Waiting six months

Bottle conditioning is the biggest wildcard in brewing. Does it matter? Does it improve the flavor of the beer? Does it scrub oxygen from the beer?

The first two questions are certainly subjective. The latter can be proven to some extent. But what home brewer is going to send their beer off to a lab to determine how much dissolved oxygen is in the wort, and then determine how much dissolved oxygen is in the beer?

I have much better ways to spend a couple hundred dollars. Hell, I’ve never even sent my water off for analysis.

What I am attempting to do though is to do what I didn’t do the last time I made a Belgian Tripel: bottle condition it. To be honest, I gave up on bottle conditioning early on. My results were hit and miss, and few styles seem to benefit from it. But Belgian ales are supposed to be bottle conditioned. The first time I made this recipe I did not bottle condition. I actually forgot what I was planning and instead kegged it and put it immediately on gas. With that said, I brought it to a club meeting and a guest professional brewer thought it was excellent.

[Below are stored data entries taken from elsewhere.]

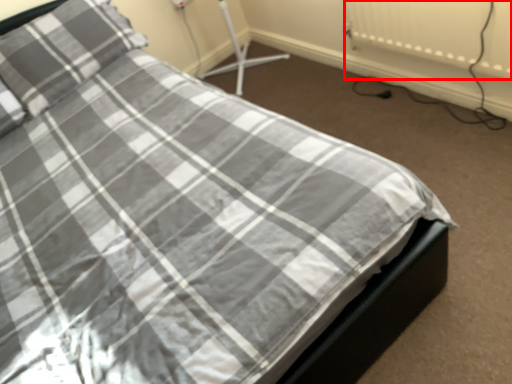 Question: From the image's perspective, what is the correct spatial positioning of radiator (annotated by the red box) in reference to pillow?

Choices:
 (A) below
 (B) above

Answer: (A) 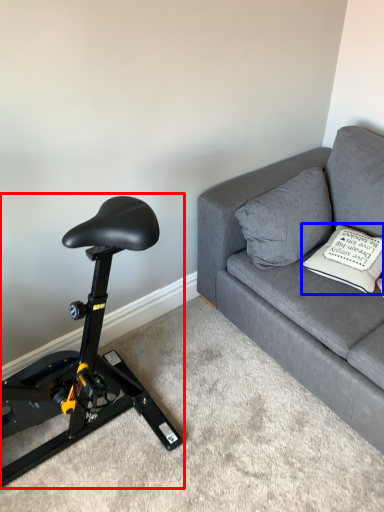 Question: Among these objects, which one is farthest to the camera, stationary bicycle (highlighted by a red box) or pillow (highlighted by a blue box)?

Choices:
 (A) stationary bicycle
 (B) pillow

Answer: (B) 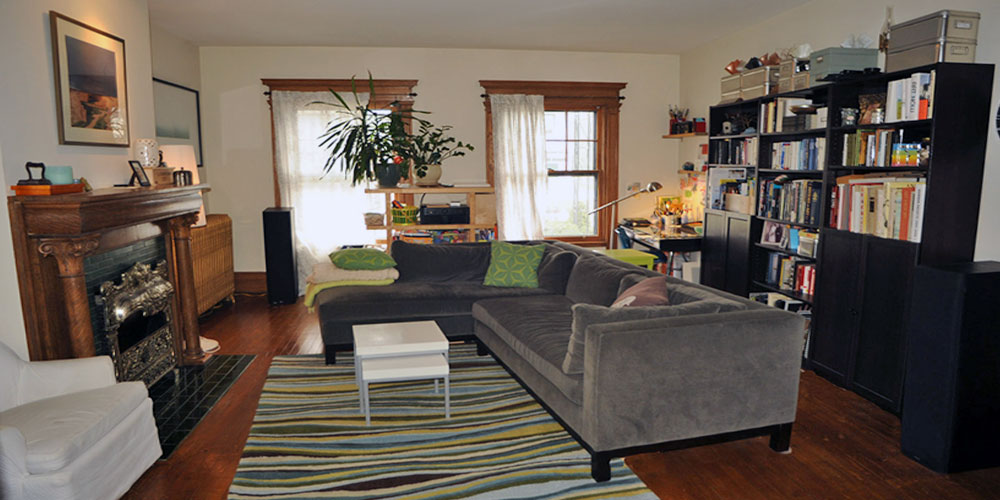 The height and width of the screenshot is (500, 1000). Find the location of `sofa`. sofa is located at coordinates (537, 345). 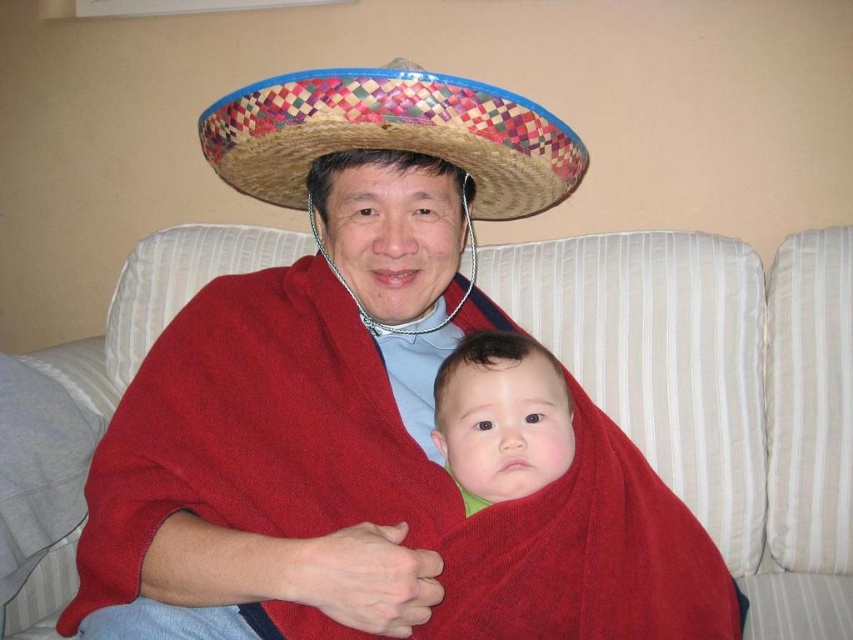 Who is positioned more to the left, woven straw sombrero at center or smooth red fabric at center?

woven straw sombrero at center

Is woven straw sombrero at center shorter than smooth red fabric at center?

No.

Between point (492, 128) and point (520, 368), which one is positioned behind?

The point (520, 368) is behind.

Locate an element on the screen. woven straw sombrero at center is located at coordinates (392, 132).

Who is higher up, white striped couch at center or woven straw sombrero at center?

Positioned higher is woven straw sombrero at center.

Does white striped couch at center have a lesser width compared to woven straw sombrero at center?

No.

Between point (798, 636) and point (335, 70), which one is positioned behind?

Positioned behind is point (798, 636).

Image resolution: width=853 pixels, height=640 pixels. I want to click on white striped couch at center, so click(718, 390).

Can you confirm if white striped couch at center is positioned below smooth red fabric at center?

No, white striped couch at center is not below smooth red fabric at center.

Can you confirm if white striped couch at center is shorter than smooth red fabric at center?

No.

In order to click on white striped couch at center in this screenshot , I will do `click(718, 390)`. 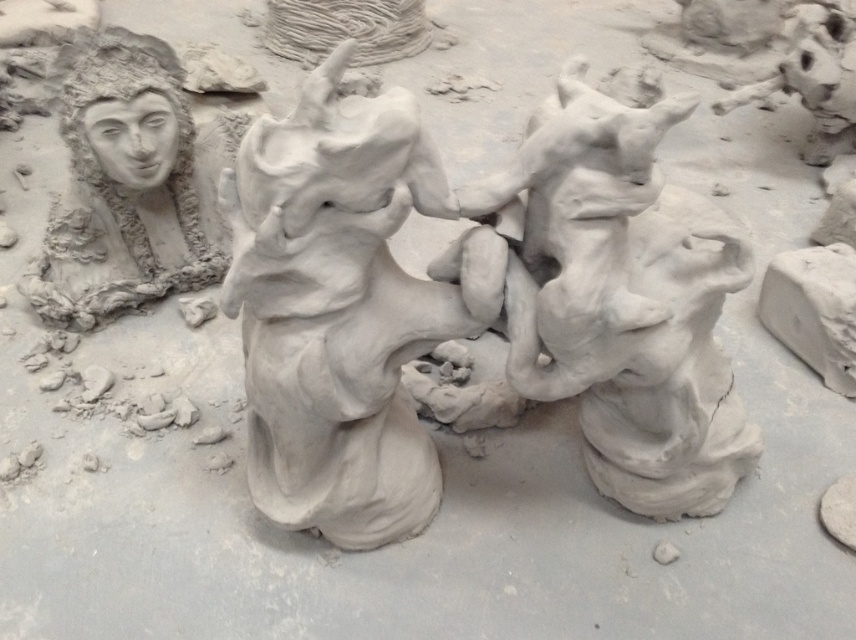 Where is the clay figure at center located in terms of coordinates?

The clay figure at center is located at point (342, 308).

You are an art student who wants to display these two sculptures in a showcase. The showcase has a height limit of 30 cm. The clay sculpture at center is 40 cm tall, and the matte clay face at upper left is 25 cm tall. Which sculpture will exceed the height limit?

The clay sculpture at center is bigger than matte clay face at upper left. Since the showcase has a height limit of 30 cm, the clay sculpture at center, being 40 cm tall, will exceed the height limit.

You are an art student who wants to place a new sculpture between the clay figure at center and the clay sculpture at center. Which one should you place it next to if you want it to be the same size as the smaller one?

You should place the new sculpture next to the clay figure at center because it is smaller than the clay sculpture at center. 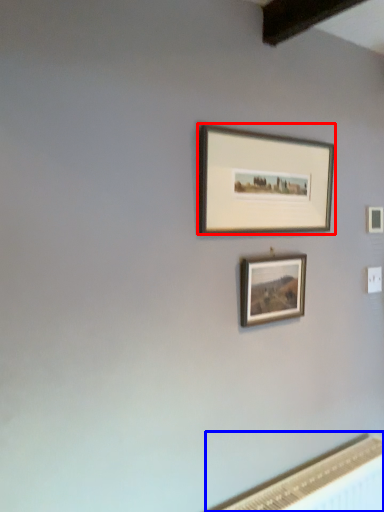 Question: Which object is further to the camera taking this photo, picture frame (highlighted by a red box) or radiator (highlighted by a blue box)?

Choices:
 (A) picture frame
 (B) radiator

Answer: (A) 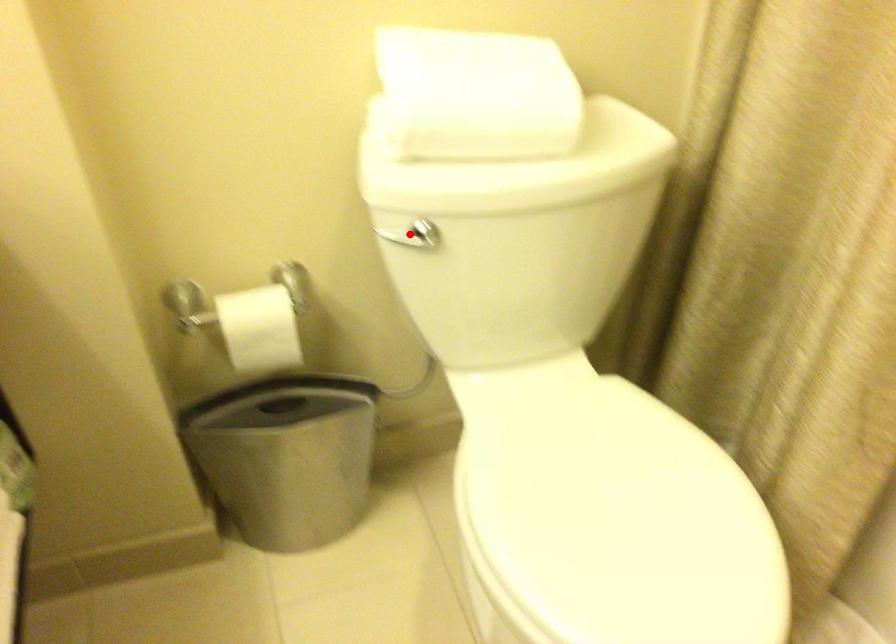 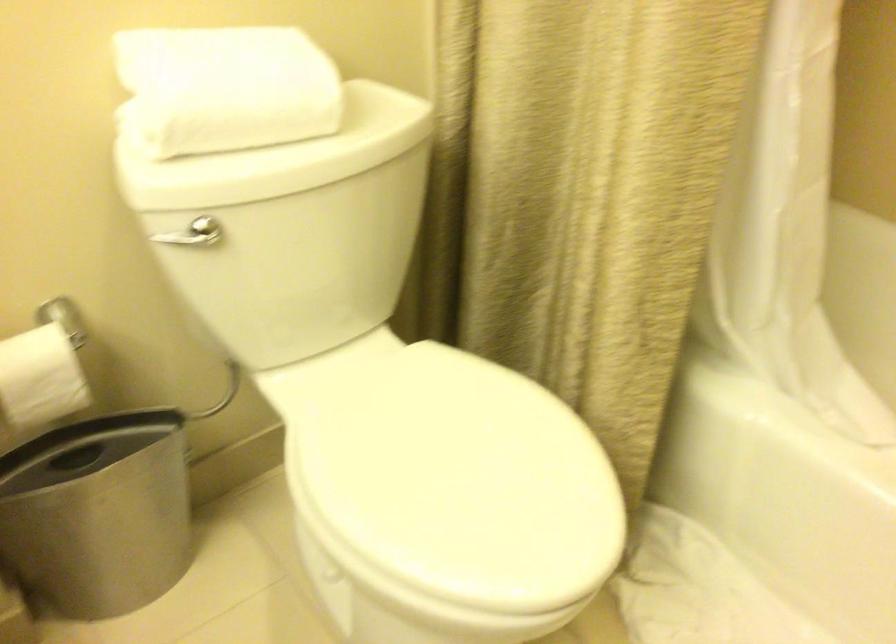 In the second image, find the point that corresponds to the highlighted location in the first image.

(192, 232) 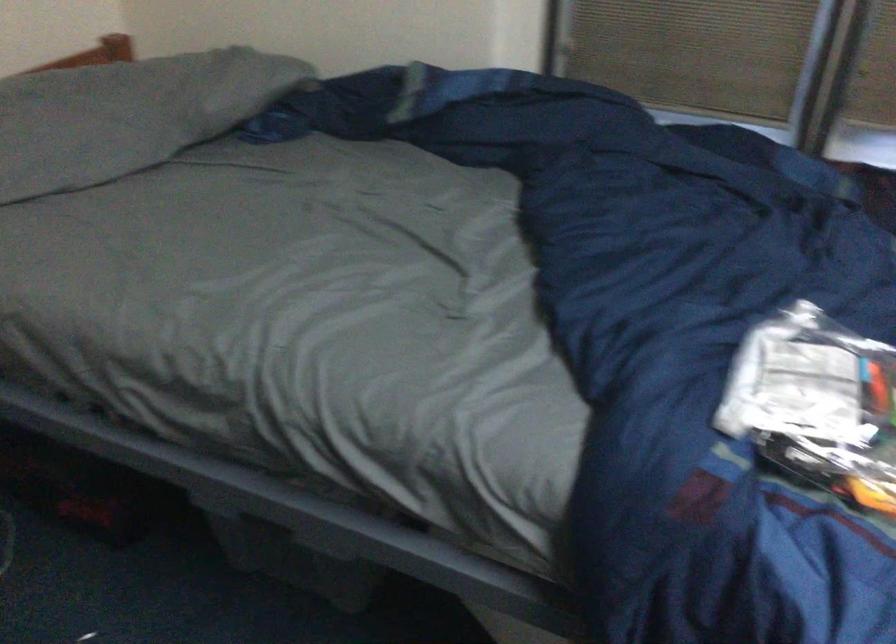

So what does bottle conditioning bring to the table? If anything, it is similar to the benefit of moving from extract to whole grain. Extract beers can be excellent; all extract does its remove the water contribution to the mash. Bottle conditioning utilizes the leftover yeast (or in my case a neutral yeast) to naturally carbonate the beer in the bottle. Assuming my math is right, I should end up with about 3.5 volumes of carbonation dissolved in the solution (the delta beyond the calculated 0.86 volumes I had from the fermentation). If not… I may end up with bottle bombs.

The joy of brewing!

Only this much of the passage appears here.